A source briefed on HCU’s decision to file the motion to intervene told The Athletic that doing so now, before the terms of the deal are officially presented or approved, was the best opportunity to object to the deal as agreed and have a most appropriate voice in negotiations.
In a statement provided to The Athletic on Friday, the NCAA said: “This proposed agreement is a major step toward creating a future for all three NCAA divisions that is fair, stable and sustainable, while ensuring that provide educational opportunities for all students. Athletes remain a fundamental element of college athletics. The proposal also allows for significant flexibility by allowing Division I schools to direct additional financial benefits to student-athletes based on each school’s specific priorities and financial capabilities, if they so choose. Future revenue reductions will be distributed equally across Division I; the national office and A5 will assume 66 percent of the cost and, for the average non-A5 school, this revenue reduction will represent approximately 1 to 2 percent of a school’s athletic costs. money.”
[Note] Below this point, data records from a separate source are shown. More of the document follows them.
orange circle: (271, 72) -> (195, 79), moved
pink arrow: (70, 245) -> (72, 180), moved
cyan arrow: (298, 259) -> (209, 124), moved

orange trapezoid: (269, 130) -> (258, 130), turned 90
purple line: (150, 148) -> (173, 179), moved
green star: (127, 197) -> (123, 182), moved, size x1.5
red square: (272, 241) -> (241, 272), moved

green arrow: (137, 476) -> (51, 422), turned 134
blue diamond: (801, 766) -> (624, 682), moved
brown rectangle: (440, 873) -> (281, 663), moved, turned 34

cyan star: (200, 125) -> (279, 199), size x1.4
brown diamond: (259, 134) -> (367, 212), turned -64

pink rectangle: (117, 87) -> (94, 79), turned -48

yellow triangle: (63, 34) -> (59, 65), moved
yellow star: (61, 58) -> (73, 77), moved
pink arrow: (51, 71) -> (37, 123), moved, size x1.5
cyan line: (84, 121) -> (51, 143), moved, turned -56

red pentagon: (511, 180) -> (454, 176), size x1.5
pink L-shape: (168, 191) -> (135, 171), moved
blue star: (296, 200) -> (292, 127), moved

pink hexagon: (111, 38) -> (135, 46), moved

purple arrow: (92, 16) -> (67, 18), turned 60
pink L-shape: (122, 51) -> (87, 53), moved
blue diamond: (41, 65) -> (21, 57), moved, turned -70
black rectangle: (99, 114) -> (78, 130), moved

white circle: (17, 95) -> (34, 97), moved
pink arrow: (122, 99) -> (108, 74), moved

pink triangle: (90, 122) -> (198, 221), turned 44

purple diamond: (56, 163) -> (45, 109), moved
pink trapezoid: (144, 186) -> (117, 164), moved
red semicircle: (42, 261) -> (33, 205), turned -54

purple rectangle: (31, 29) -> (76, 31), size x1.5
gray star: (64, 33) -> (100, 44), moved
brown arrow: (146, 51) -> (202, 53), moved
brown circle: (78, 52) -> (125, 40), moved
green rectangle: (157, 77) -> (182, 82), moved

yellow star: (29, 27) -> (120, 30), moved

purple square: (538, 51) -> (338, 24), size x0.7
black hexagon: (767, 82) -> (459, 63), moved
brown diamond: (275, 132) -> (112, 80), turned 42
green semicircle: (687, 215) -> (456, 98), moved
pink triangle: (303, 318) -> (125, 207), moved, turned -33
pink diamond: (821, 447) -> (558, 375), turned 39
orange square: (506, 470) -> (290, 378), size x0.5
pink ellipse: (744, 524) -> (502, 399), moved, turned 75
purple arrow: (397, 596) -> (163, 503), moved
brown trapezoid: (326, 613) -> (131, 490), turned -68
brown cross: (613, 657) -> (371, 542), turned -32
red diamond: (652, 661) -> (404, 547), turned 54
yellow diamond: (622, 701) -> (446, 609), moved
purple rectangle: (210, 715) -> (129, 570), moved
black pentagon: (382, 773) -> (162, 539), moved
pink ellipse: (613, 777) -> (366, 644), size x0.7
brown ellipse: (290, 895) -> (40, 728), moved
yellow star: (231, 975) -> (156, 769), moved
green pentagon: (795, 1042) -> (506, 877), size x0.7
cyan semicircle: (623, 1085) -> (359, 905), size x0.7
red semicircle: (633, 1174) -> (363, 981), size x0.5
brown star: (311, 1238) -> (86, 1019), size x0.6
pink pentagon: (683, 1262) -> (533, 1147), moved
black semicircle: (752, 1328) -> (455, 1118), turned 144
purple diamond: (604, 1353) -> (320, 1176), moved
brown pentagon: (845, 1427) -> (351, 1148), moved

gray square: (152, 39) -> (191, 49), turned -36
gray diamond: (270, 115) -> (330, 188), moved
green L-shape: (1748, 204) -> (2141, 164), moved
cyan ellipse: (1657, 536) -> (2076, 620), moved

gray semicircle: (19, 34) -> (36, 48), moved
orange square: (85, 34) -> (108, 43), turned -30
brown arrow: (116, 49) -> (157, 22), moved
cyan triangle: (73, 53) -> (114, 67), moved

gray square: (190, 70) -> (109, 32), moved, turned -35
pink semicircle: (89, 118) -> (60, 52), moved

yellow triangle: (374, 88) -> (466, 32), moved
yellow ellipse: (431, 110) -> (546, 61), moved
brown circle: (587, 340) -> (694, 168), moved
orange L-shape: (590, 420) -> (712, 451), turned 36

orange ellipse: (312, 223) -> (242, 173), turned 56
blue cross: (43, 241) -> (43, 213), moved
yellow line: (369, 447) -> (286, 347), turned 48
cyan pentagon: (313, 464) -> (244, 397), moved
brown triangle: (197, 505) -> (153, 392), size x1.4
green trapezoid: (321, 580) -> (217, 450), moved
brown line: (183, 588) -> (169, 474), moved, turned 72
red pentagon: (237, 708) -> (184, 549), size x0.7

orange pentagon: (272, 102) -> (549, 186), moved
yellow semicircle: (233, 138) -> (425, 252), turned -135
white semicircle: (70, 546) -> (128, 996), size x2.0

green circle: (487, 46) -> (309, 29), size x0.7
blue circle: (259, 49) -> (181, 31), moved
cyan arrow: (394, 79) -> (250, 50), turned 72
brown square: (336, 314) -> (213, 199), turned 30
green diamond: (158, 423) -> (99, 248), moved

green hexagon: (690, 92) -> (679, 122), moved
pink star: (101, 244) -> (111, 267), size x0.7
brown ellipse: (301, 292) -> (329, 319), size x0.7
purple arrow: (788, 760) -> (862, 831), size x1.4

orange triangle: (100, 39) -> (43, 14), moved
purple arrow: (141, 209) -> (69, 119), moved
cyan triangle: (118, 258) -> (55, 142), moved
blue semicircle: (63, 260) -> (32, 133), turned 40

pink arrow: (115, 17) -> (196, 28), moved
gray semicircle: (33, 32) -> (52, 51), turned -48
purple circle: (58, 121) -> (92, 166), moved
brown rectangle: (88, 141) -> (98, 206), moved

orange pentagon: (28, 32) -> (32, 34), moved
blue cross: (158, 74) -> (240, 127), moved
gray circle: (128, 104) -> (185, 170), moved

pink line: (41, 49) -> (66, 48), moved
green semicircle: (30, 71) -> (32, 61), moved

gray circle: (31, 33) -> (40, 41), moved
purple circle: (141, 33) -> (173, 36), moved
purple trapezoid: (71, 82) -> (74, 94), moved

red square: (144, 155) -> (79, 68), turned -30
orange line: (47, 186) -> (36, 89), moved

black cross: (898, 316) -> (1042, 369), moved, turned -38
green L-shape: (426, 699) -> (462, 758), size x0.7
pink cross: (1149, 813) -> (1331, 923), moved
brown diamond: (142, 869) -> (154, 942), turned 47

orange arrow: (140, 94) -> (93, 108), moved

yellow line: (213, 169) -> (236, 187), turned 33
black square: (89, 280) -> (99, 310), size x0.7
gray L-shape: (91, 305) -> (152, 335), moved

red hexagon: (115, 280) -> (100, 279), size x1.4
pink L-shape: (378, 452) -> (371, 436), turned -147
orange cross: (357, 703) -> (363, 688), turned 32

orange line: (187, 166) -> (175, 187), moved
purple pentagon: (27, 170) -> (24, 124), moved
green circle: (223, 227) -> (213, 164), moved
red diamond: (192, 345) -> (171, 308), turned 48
The impact of HCU’s motion will be determined by whether Judge Claudia Wilken, who is presiding over this case in the Northern District of California, ultimately grants the intervention. It’s also possible that other universities could file similar motions before the judge makes a decision on HCU, and that the judge could collectively rule on multiple motions to intervene, a source familiar with the case told The Athletic.
“We believe this case raises issues of financial responsibility for the university’s mission, including those funds that could be diverted from the university’s operations. Because it affects the university as a whole and the students who attend the university who are not student-athletes. The intervention truly represents the interests of those we serve as our students.”